Memory in the MS-DOS era
10 July 2020 - ~13 Minutes Retro Computing
Cover image credit: VintageComputer.net, Copyright Degnan, Co.
MS-DOS memory management always was confusing for teenage me. But with the hindsight of a couple of decades, it’s actually not as difficult to understand as I first thought.
In a change from my usual retro computing activities around Commodore computers, I’ve been looking again at MS-DOS. I never had a PC at home until the Windows 95 era, but I did a lot with MS-DOS during school holiday job that I had. My memories were of memory constraints that I didn’t understand and funny acronyms, along with a continue eye-rolling because the Amiga computers did all of this stuff so much better. It all seemed so unnecessarily confusing, a really awful design that had further really awful stuff dumped on top of it.
However, looking back, yes it’s complicated, but it’s perhaps more understandable than I first realised. And maybe it’s not such an awful design, but - at least in the early days - the only possible way it could have been done.
The original PC - the IBM 5150
The original PC was the IBM 5150. This was based on the Intel 8088 CPU, which provided an 8-bit data bus and a 20-bit address bus. The PC could boot DOS from disk, or run “Cassette BASIC” which was on ROM.
A 20-bit address bus means a 1MiB address space. Everything that had to be memory-mapped - main RAM, video RAM, ROMs and memory-mapped IO, all had to fit into this 1MiB space. The 8088 CPU imposed some requirements on this address space - on boot it would start executing code near the end of the address space, which for most practical purposes means that the system ROM has to be at the end, right up against the 1MiB boundary.

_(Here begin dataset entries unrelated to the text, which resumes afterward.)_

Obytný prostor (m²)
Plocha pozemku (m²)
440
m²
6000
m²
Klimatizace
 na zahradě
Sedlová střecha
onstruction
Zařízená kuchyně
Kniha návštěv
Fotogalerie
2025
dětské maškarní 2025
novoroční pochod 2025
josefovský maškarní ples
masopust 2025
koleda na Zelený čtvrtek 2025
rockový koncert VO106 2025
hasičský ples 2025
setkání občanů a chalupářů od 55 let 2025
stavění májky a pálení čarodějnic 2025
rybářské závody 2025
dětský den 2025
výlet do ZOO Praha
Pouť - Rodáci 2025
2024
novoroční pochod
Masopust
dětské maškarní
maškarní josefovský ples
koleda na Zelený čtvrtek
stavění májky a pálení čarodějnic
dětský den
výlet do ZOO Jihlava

IBM chose to dedicate two thirds of the space to RAM - from location zero up to the 640KiB boundary. The ROMs - the BIOS ROM and Cassette BASIC - were at the opposite end, finishing right at the 1MiB boundary. Inbetween was reserved for memory-mapped devices, the most obvious example being the video card, which would need to place some RAM in the memory space.

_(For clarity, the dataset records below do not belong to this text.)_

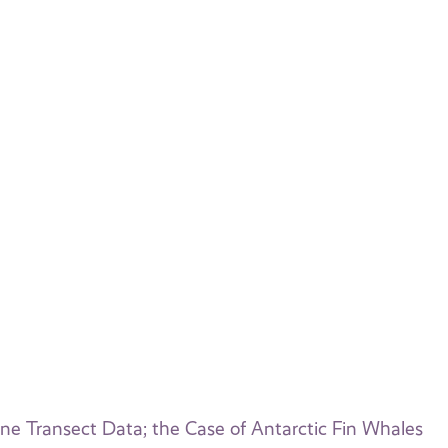
Line Transect Data; the Case of Antarctic Fin Whales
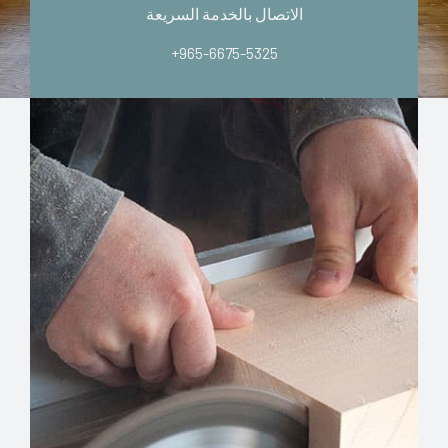
الاتصال بالخدمة السريعة
+965-6675-5325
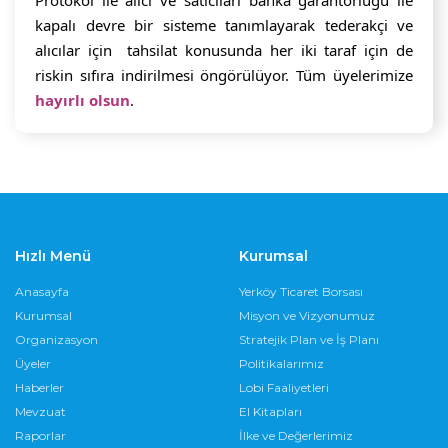
Protokol ile alıcı ve satıcıları banka garantörlüğü ile 
kapalı devre bir sisteme tanımlayarak tederakçi ve 
alıcılar için  tahsilat konusunda her iki taraf için de 
riskin sıfıra indirilmesi öngörülüyor. Tüm üyelerimize 
hayırlı olsun
.
Hızlı Menü
Kurumsal
Anasayfa
Yerköy Ticaret Borsası
Kurumsal
Misyon ve Vizyonumuz
Organizasyon
Stratejik Plan ve İş Planı
Üyeler
Politikalarımız
Haberler
Lobi Faaliyetleri
Mevzuat
El Kitapları
Raporlar
İlke ve Değerlerimiz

It should be stressed that there’s nothing unusual about this kind of arrangement - all computers of that era had limited address space and had to make decisions about how to divide it. IBM was also totally reasonable about the boundaries they chose. Yes, they could have reserved three quarters of the address space for RAM instead of two thirds - that would have helped in later years but even that would still be a barrier in the future. It also has to be seen that the IBM 5150 came with either 16KiB or 64KiB of memory, expandable to 256KiB - a huge margin for growth, at the time!

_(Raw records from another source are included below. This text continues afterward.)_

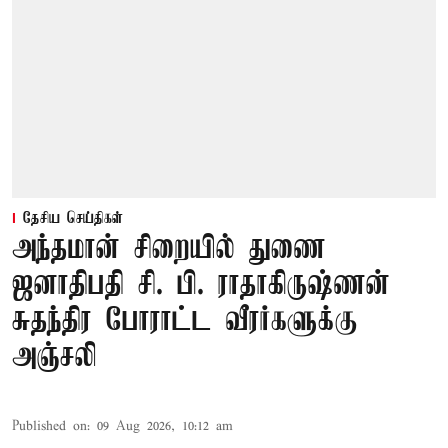
தேசிய செய்திகள்
அந்தமான் சிறையில் துணை
ஜனாதிபதி சி. பி. ராதாகிருஷ்ணன்
சுதந்திர போராட்ட வீரர்களுக்கு
அஞ்சலி
Published on
:
09 Aug 2026, 10:12 am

The space up to 640KiB later became known as conventional memory, and the space between 640KiB and 1MiB as the upper memory area or UMA.
Along with the IBM 5150 came IBM PC DOS, which was actually developed by Microsoft. In early versions, IBM PC DOS and MS-DOS are almost identical. Software developers wrote their code to work on IBM PC DOS or MS-DOS on the 5150. Little did they know that the environment they wrote their code in would survive for another 20 years - DOS and its variations was not fully superceded for consumers until the release of Windows XP in 2001.
Memory pressure
The 5150 could be brought with as little as 16 KiB of RAM and supported a maximum of 64 KiB; its successor the 5160 (the “XT”) supported up to 640 KiB. As noted above, this is the maximum amount of conventional memory - beyond this point the video adapter used the memory space, and that could not be changed without breaking compatibility.
Conventional memory was filled up with some CPU and BIOS data structures, the operating system (IBM PC DOS or MS-DOS), and device drivers. Whatever was left was a contigous space that applications could use. Newer versions of DOS would get larger as they added new features; adding device drivers further reduced the memory available to applications. Memory filled up from the “bottom” of memory (starting from memory location zero) - hardware data, then DOS, then the device drivers, then the application that the user loads, then the working memory that the application needs.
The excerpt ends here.